The bindings are set at 15 in the front and -2 in the rear. I'm not sure about setback, although given how old my board is, the bindings are both located a little farther to the tail side...They are pretty centered, heel-to-toe though. The guys at the skate/snowshop set 'em up for me. I do go regular when the board pivots. And yes, the forward lean is the same for both...nearly vertical. Not sure if tilting them forward a little would help or not.



> In general, remember a few basic points. First, the heavy end of the board always wants to go down the hill first so you need to use a foot to foot shift of your weight back and forth to keep the board across the fall line. Second, torsional twist of the board has a huge impact in a side slip. If one foot is relaxed more than the other, that end of the board will slip down the hill faster. This is where having different forward lean settings can be an issue. Thirdly, assuming more of sitting or squatting position in the heelside slip is super important to maintain high edge angles without falling backwards.


Now that you mention it, the torsional twist _might_ be what's doing me in. I'll have to keep an eye on that next time I go out.


> So, when you get up, do so with the board totally across the fall line and have the heel edge dug in solidly. When pushing yourself up, stay as centered as you possibly can and avoid rotating any part of your body as much as possible. As you flatten the board out to start the slip, think in terms of making minor corrections sooner rather than large corrections later.


Ah-ha! That's another thing I wasn't doing: making a platform for myself by digging my board in.



> In practice, this means that as the nose (or tail) of the boards starts to slip downhill ahead of the board, shift your weight toward the OPPOSITE end of the board and raise the toes more on that foot, while relaxing the toes on the OPPOSITE end. This will then put the brakes on the end that is slipping and release the brakes on the OPPOSITE end of the board. At first, this will be a shimmy type motion going down the hill. Soon however, you will be toning down these movements to hold your board at any angle you want down the hill.


Awesome, thanks!


----------



## Officer Shred (Apr 21, 2010)

EDIT: Sorry, double post.


----------



## Officer Shred (Apr 21, 2010)

Make sure you look directly down the fall line. Ensure your shoulders and hips are perpendicular to the fall line and also ensure you have even weight on both feet. If you have all those points covered, then your board shouldn't turn downhill and take off. 
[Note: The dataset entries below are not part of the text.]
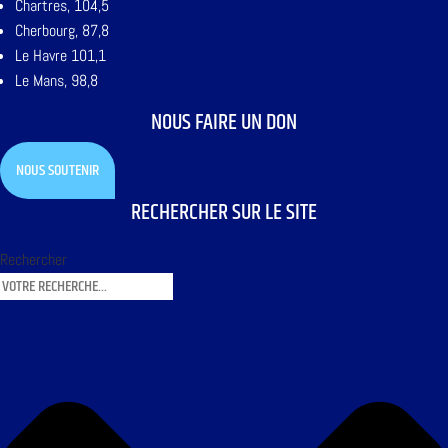
Chartres, 104,5
Cherbourg, 87,8
Le Havre 101,1
Le Mans, 98,8
NOUS FAIRE UN DON
NOUS SOUTENIR
RECHERCHER SUR LE SITE
Rechercher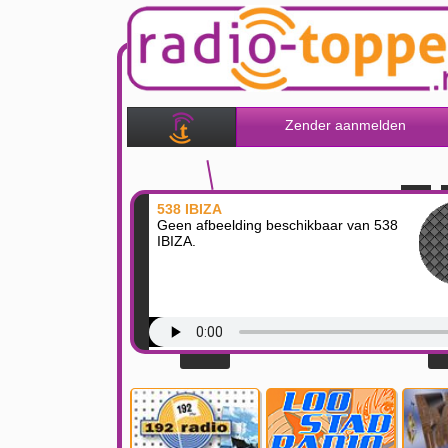
Zender aanmelden
538 IBIZA
Geen afbeelding beschikbaar van 538
IBIZA.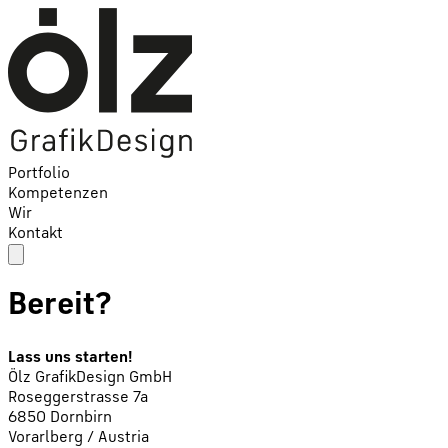
Portfolio
Kompetenzen
Wir
Kontakt
Bereit?
Lass uns starten!
Ölz GrafikDesign GmbH
Roseggerstrasse 7a
6850 Dornbirn
Vorarlberg / Austria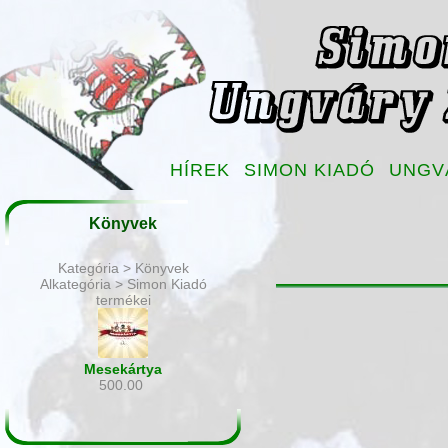
HÍREK
SIMON KIADÓ
UNGV
Könyvek
Kategória > Könyvek
Alkategória > Simon Kiadó
termékei
Mesekártya
500.00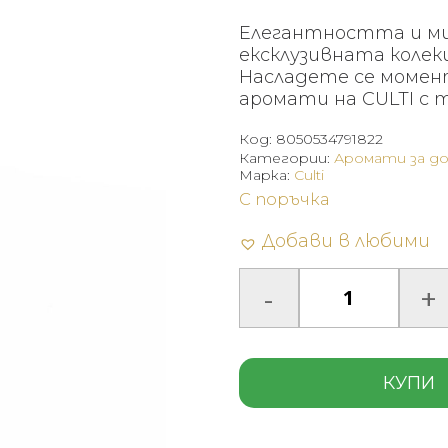
Елегантността и м
ексклузивната колек
Насладете се момен
аромати на CULTI с 
Код:
8050534791822
Категории:
Аромати за д
Марка:
Culti
С поръчка
Добави в любими
КУПИ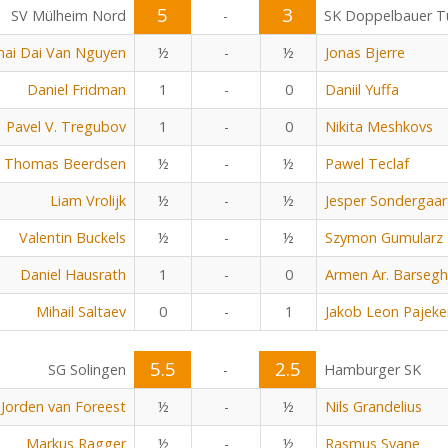
5
3
SV Mülheim Nord
-
SK Doppelbauer Tu
hai Dai Van Nguyen
½
-
½
Jonas Bjerre
Daniel Fridman
1
-
0
Daniil Yuffa
Pavel V. Tregubov
1
-
0
Nikita Meshkovs
Thomas Beerdsen
½
-
½
Pawel Teclaf
Liam Vrolijk
½
-
½
Jesper Sondergaa
Valentin Buckels
½
-
½
Szymon Gumularz
Daniel Hausrath
1
-
0
Armen Ar. Barseg
Mihail Saltaev
0
-
1
Jakob Leon Pajeke
5.5
2.5
SG Solingen
-
Hamburger SK
Jorden van Foreest
½
-
½
Nils Grandelius
Markus Ragger
½
-
½
Rasmus Svane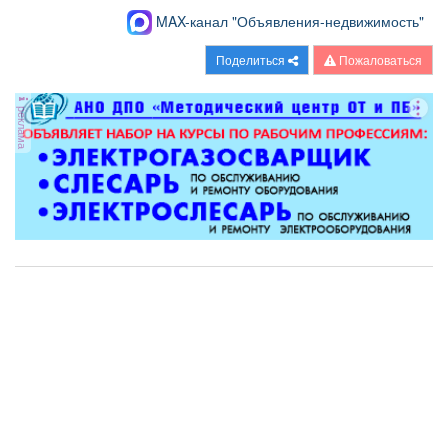
MAX-канал "Объявления-недвижимость"
Поделиться
Пожаловаться
реклама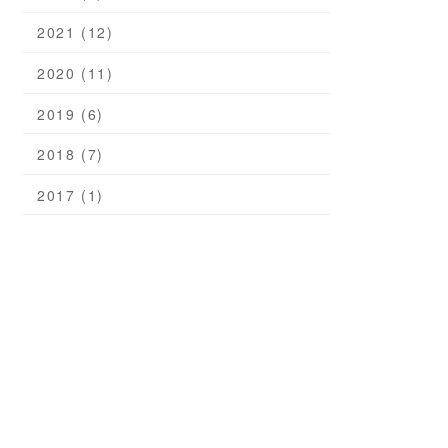
2021 (12)
2020 (11)
2019 (6)
2018 (7)
2017 (1)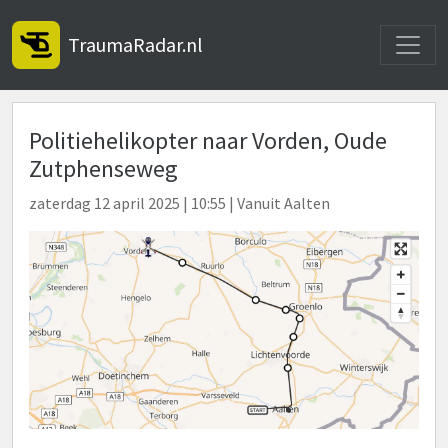
Toggle
TraumaRadar.nl
Politiehelikopter naar Vorden, Oude
Zutphenseweg
zaterdag 12 april 2025 | 10:55 | Vanuit Aalten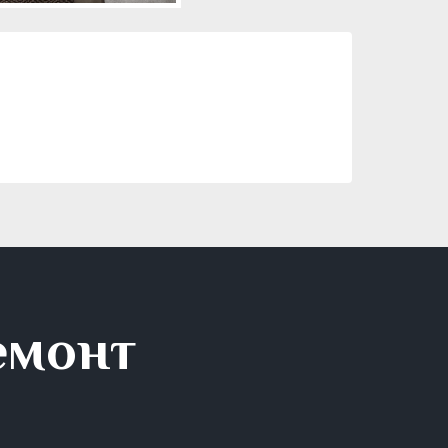
емонт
You could also get a friend to help you up if you're really having problems with it.

Heelside Sideslipping | Boardworld






I hope that helps you.


----------



## [fly] (Feb 14, 2011)

Snowolf said:


> Try increasing the forward lean on each binding a few clicks. This will increase your heelside power a bit and may help you with this issue.


Tried that today! It made my bindings harder to tighten my boots into, but it made heelside sideslipping a breeze! I found it really easy to translate sideslipping into turning, and before I knew it, I was linking turns all the way down the (bunny) hill. 

Next step: Chairlifts and the "real" hills.

Thanks all!


----------